▶ Assigned task:
Reproduce verbatim all of the data given below, but do not carry over the images.

Records excerpted from a collection
════════════════════
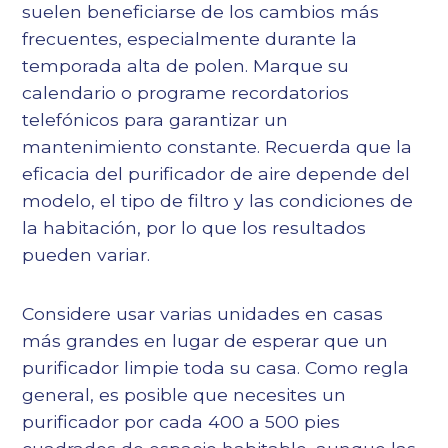
suelen beneficiarse de los cambios más
frecuentes, especialmente durante la
temporada alta de polen. Marque su
calendario o programe recordatorios
telefónicos para garantizar un
mantenimiento constante. Recuerda que la
eficacia del purificador de aire depende del
modelo, el tipo de filtro y las condiciones de
la habitación, por lo que los resultados
pueden variar.
Considere usar varias unidades en casas
más grandes en lugar de esperar que un
purificador limpie toda su casa. Como regla
general, es posible que necesites un
purificador por cada 400 a 500 pies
════════════════════
▶ Result of the task:
suelen beneficiarse de los cambios más
frecuentes, especialmente durante la
temporada alta de polen. Marque su
calendario o programe recordatorios
telefónicos para garantizar un
mantenimiento constante. Recuerda que la
eficacia del purificador de aire depende del
modelo, el tipo de filtro y las condiciones de
la habitación, por lo que los resultados
pueden variar.
Considere usar varias unidades en casas
más grandes en lugar de esperar que un
purificador limpie toda su casa. Como regla
general, es posible que necesites un
purificador por cada 400 a 500 pies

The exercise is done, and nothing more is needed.